P4P

Episode-Based Performance Measures: A reality?

Pay-for-performance has become very fashionable of late. One way to measure physician performance is with episode groupers. This software groups together some or all of the services related to the care of a patient’s chronic or acute medical conditions. Policymakers can then use the episode as the unit of observation for: feedback on physician performance, public reporting, pay-for-performance, or ‘bundled payments for groups of services. These pay-for-performance measures could offer a significant increase in the scope of quality measures, which currently only evaluate process (e.g., did a heart attack patient receive a beta-blocker).

A paper by Hussey et al. (Health Affairs 2009) looks at the current state of the episode groupers. They note that these groupers are currently being tested in the following settings: (1) Geisinger Health System’s payment for cardiac care episodes; (2) the Medicare Acute Care Episodes (ACE) demonstration,(3) the Medicare Physician Hospital Collaboration demonstration; and (4) PROMETHEUS Payment’s pilot-testing of episode-based payments for several acute and chronic conditions.

One problem with assigning an episode to any individual physician is that Medicare patients are typically treated for many physicians, even within an episode. “Medicare beneficiaries receive care from a median of seven physicians, and the typical primary care physician must coordinate with 229 other physicians working in 117 practices.”

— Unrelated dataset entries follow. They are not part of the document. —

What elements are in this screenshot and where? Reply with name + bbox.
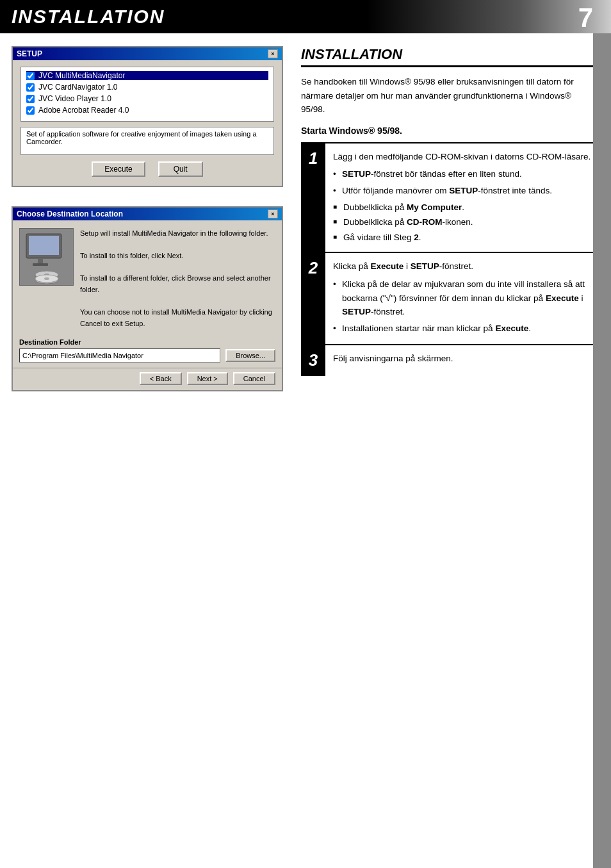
checkbox-videoplayer[interactable] (26, 95, 35, 103)
section-title: INSTALLATION (301, 46, 596, 67)
step-2-bullets: Klicka på de delar av mjukvaran som du i… (333, 277, 596, 335)
checkbox-label-multimedia: JVC MultiMediaNavigator (38, 71, 125, 80)
dest-line-1: Setup will install MultiMedia Navigator … (80, 228, 275, 240)
description-text: Set of application software for creative… (26, 130, 257, 145)
step-1-bullets: SETUP-fönstret bör tändas efter en liten… (333, 167, 596, 197)
dest-line-3: To install to a different folder, click … (80, 273, 275, 295)
step-3-number: 3 (301, 345, 325, 376)
checkbox-item-acrobat[interactable]: Adobe Acrobat Reader 4.0 (26, 106, 268, 115)
checkbox-acrobat[interactable] (26, 106, 35, 115)
dest-line-4: You can choose not to install MultiMedia… (80, 307, 275, 329)
step-2-main: Klicka på Execute i SETUP-fönstret. (333, 259, 596, 274)
quit-button[interactable]: Quit (158, 161, 203, 177)
dest-instructions: Setup will install MultiMedia Navigator … (80, 228, 275, 329)
dest-illustration (20, 229, 74, 286)
dest-title: Choose Destination Location (17, 209, 123, 218)
header-bar: INSTALLATION 7 (0, 0, 611, 33)
step-2-bullet-1: Klicka på de delar av mjukvaran som du i… (333, 277, 596, 319)
back-button[interactable]: < Back (140, 372, 182, 385)
checkbox-cardnav[interactable] (26, 83, 35, 92)
sidebar-accent (593, 33, 611, 868)
execute-button[interactable]: Execute (92, 161, 145, 177)
svg-rect-3 (33, 263, 48, 266)
setup-window: SETUP × JVC MultiMediaNavigator JVC Card… (12, 46, 283, 187)
step-1-sub-1: Dubbelklicka på My Computer. (333, 201, 596, 215)
step-1-block: 1 Lägg i den medföljande CD-ROM-skivan i… (301, 142, 596, 252)
dest-titlebar-buttons: × (268, 209, 278, 218)
dest-path-input[interactable] (19, 348, 220, 363)
dest-body: Setup will install MultiMedia Navigator … (13, 220, 282, 336)
description-box: Set of application software for creative… (20, 127, 274, 155)
checkbox-list: JVC MultiMediaNavigator JVC CardNavigato… (20, 67, 274, 122)
checkbox-item-videoplayer[interactable]: JVC Video Player 1.0 (26, 94, 268, 103)
dest-close-button[interactable]: × (268, 209, 278, 218)
checkbox-label-cardnav: JVC CardNavigator 1.0 (38, 83, 117, 92)
main-layout: SETUP × JVC MultiMediaNavigator JVC Card… (0, 33, 611, 404)
step-3-main: Följ anvisningarna på skärmen. (333, 352, 596, 366)
step-2-content: Klicka på Execute i SETUP-fönstret. Klic… (325, 253, 596, 344)
step-1-bullet-1: SETUP-fönstret bör tändas efter en liten… (333, 167, 596, 181)
step-2-number: 2 (301, 253, 325, 344)
dest-line-2: To install to this folder, click Next. (80, 250, 275, 262)
step-1-main: Lägg i den medföljande CD-ROM-skivan i d… (333, 150, 596, 164)
svg-point-9 (44, 277, 49, 280)
step-3-content: Följ anvisningarna på skärmen. (325, 345, 596, 376)
setup-title: SETUP (17, 49, 42, 58)
close-button[interactable]: × (268, 49, 278, 58)
svg-rect-1 (29, 236, 59, 255)
step-1-sub-3: Gå vidare till Steg 2. (333, 231, 596, 245)
destination-window: Choose Destination Location × (12, 206, 283, 391)
header-title: INSTALLATION (12, 6, 165, 28)
setup-body: JVC MultiMediaNavigator JVC CardNavigato… (13, 60, 282, 186)
dest-titlebar: Choose Destination Location × (13, 208, 282, 220)
step-3-block: 3 Följ anvisningarna på skärmen. (301, 344, 596, 376)
checkbox-item-multimedia[interactable]: JVC MultiMediaNavigator (26, 71, 268, 80)
step-1-number: 1 (301, 143, 325, 252)
step-1-sub-bullets: Dubbelklicka på My Computer. Dubbelklick… (333, 201, 596, 245)
dest-path-row: Browse... (13, 348, 282, 368)
intro-text: Se handboken till Windows® 95/98 eller b… (301, 75, 596, 117)
next-button[interactable]: Next > (187, 372, 228, 385)
header-page-number: 7 (578, 3, 593, 33)
step-2-block: 2 Klicka på Execute i SETUP-fönstret. Kl… (301, 252, 596, 344)
dest-bottom-buttons: < Back Next > Cancel (13, 368, 282, 390)
dest-image (19, 228, 74, 286)
titlebar-buttons: × (268, 49, 278, 58)
step-2-bullet-2: Installationen startar när man klickar p… (333, 322, 596, 336)
setup-buttons: Execute Quit (20, 161, 274, 179)
step-1-sub-2: Dubbelklicka på CD-ROM-ikonen. (333, 215, 596, 229)
setup-titlebar: SETUP × (13, 47, 282, 60)
left-column: SETUP × JVC MultiMediaNavigator JVC Card… (0, 33, 295, 404)
checkbox-label-acrobat: Adobe Acrobat Reader 4.0 (38, 106, 129, 115)
checkbox-item-cardnav[interactable]: JVC CardNavigator 1.0 (26, 83, 268, 92)
checkbox-label-videoplayer: JVC Video Player 1.0 (38, 94, 111, 103)
dest-folder-label: Destination Folder (13, 336, 282, 348)
checkbox-multimedia[interactable] (26, 72, 35, 80)
step-1-bullet-2: Utför följande manövrer om SETUP-fönstre… (333, 184, 596, 198)
cancel-button[interactable]: Cancel (233, 372, 275, 385)
svg-rect-2 (38, 258, 43, 263)
sub-heading: Starta Windows® 95/98. (301, 126, 596, 136)
browse-button[interactable]: Browse... (225, 349, 275, 362)
step-1-content: Lägg i den medföljande CD-ROM-skivan i d… (325, 143, 596, 252)
right-column: INSTALLATION Se handboken till Windows® … (295, 33, 611, 404)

Secondly, it is unclear whether the physician should be the unit of analysis. Poor hospital hygine may be the cause of certain hospital-born infections. Any single physician likely has little input in the overall sanitation level of the hospital. Thus, it is unclear if one should assign an episode to a physician, a physician group, a facility (e.g., hospital) or a larger health care institution.

Finally, many Medicare beneficiaries have co-occurring health events. For instance, beneficiaries had an average of “…eight or more episodes of care during a year, some of which were for interrelated conditions. For example, many beneficiaries who had an AMI also had hypertension (63 percent), CHF (54 percent), or diabetes (35 percent) episodes.”

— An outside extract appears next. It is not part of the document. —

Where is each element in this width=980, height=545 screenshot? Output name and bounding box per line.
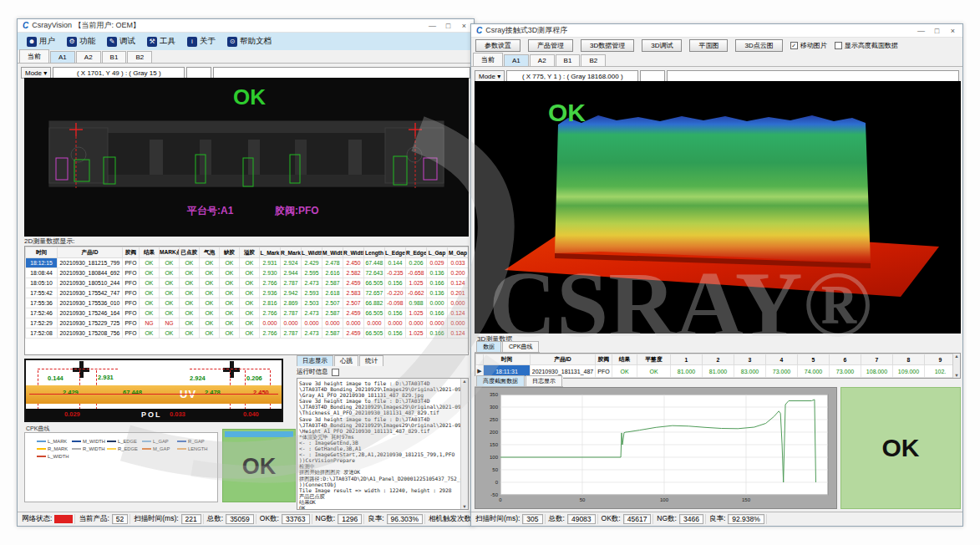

While episode-based performance measures offer much promise, there are many significant obstacles that need to be overcome before these measures will be able to significantly improve the efficiency of how medical care is delivered today.

2 Comments

  1. In other words, an “episode” is a collectivism; no-one individual owns it — except the patient, who can’t act as an owner under our present system.

    So, it behaves like the “commons” in “tragedy of the commons.”